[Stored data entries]
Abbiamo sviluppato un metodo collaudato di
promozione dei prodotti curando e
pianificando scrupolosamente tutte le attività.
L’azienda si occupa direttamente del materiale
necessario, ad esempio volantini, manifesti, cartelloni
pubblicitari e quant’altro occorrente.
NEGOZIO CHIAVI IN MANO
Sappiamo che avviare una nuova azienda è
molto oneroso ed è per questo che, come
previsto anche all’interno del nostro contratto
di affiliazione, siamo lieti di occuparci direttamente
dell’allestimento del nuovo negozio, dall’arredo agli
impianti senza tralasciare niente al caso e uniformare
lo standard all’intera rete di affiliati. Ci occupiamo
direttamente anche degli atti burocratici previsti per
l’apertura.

* [Required action] In full and without changes, give the data above once more.

* [Answer area]
Abbiamo sviluppato un metodo collaudato di
promozione dei prodotti curando e
pianificando scrupolosamente tutte le attività.
L’azienda si occupa direttamente del materiale
necessario, ad esempio volantini, manifesti, cartelloni
pubblicitari e quant’altro occorrente.
NEGOZIO CHIAVI IN MANO
Sappiamo che avviare una nuova azienda è
molto oneroso ed è per questo che, come
previsto anche all’interno del nostro contratto
di affiliazione, siamo lieti di occuparci direttamente
dell’allestimento del nuovo negozio, dall’arredo agli
impianti senza tralasciare niente al caso e uniformare
lo standard all’intera rete di affiliati. Ci occupiamo
direttamente anche degli atti burocratici previsti per
l’apertura.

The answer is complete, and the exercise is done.